Attenborough admits that he knew "nothing about India and less about Gandhi" in 1962 when a mysterious and insistent visitor called. He was Motile] Kothari who had left India after Gandhi's assassination and came to join the London staff of the Indian High Commission. He now came to try to interest Attenborough in making a film about Gandhi and his lifework.
So the operation had to start from scratch. The gist of the book is the story of the actordirector's persevering to overcome all obstacles, economic, technical, political or logistic.
In his personal story he laments his eventual abandonment of Labour for the SDP; while on the film there was widefelt disappointment over Alec Guinness's refusal to play Gandhi, a disappointment surely overcome by Ben Kingsley's total triumph in the role.
The background also explains the author's rather trendy acceptance of "the end of the British Empire as we knew it" as one of Gandhi's heroic deeds.
My own reservations about this attitude I made plain in my review of the movie.
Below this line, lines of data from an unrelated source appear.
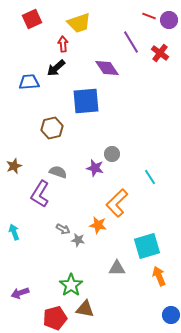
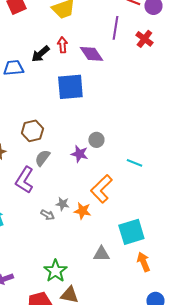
purple line: (131, 42) -> (115, 28), turned 40
red arrow: (63, 44) -> (62, 45), moved
brown hexagon: (52, 128) -> (32, 131), moved
gray semicircle: (58, 172) -> (42, 158), turned -72
cyan line: (150, 177) -> (134, 163), turned -35
gray star: (78, 240) -> (62, 204), moved

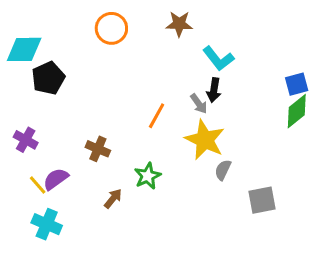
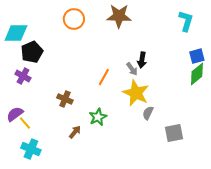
brown star: (179, 24) -> (119, 16), size x1.4
cyan L-shape: (218, 58) -> (186, 21), moved, turned -125
purple cross: (26, 140) -> (23, 76), moved
purple semicircle: (56, 179) -> (15, 114), moved

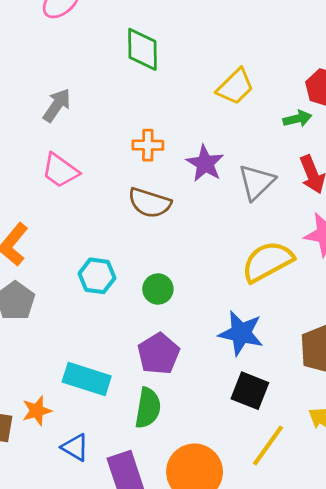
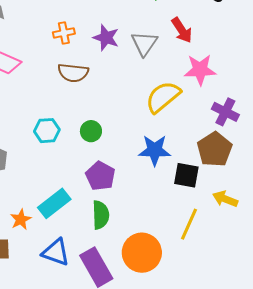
cyan rectangle: (87, 379) -> (54, 203), turned -44
black square: (250, 391) -> (186, 175), moved
orange star: (37, 411) -> (21, 219), moved
blue triangle: (75, 447) -> (56, 252), size x1.4

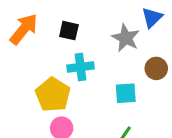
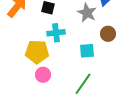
yellow pentagon: (53, 95) -> (37, 52), turned -30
Attenborough answers such criticism convincingly enough when he pleads: "I was not telling the story of the Congress Party, not even the story of Indian independence, but the spirit of one man".
Of that he has made a brilliant accomplishment even if it is a highly coloured biopic not a portrait in depth or a serious history.
He has also made a triumph of the other story; the progress of the young actor in the small part of the frightened sailor in In Which We Serve where he first met Lord Mountbatten whose photograph as Viceroy figures often in the book, to the role of the boy gangster Pinkie in Brighton Rock and on to his first articulate film production, Angry Silence and participation in that other early
satire of trade unions by the Boulting Brothers starring Peter Sellers, I'm All Right, Jack.
Last came the more creative success of Oh What a Lovely War (much as I disliked some of it). Praise for the two trade union pictures provokes Attenborough's response: It was no attack on organised labour; it was an attack on bully-boys and on the lunatic, far-left fringe of the trade union and labour movements. Those are the very qualities critics of the unions do attack. They are also shown up by the Attenborough background of English decency and moderation which fired the author's quest for Gandhi in film and book.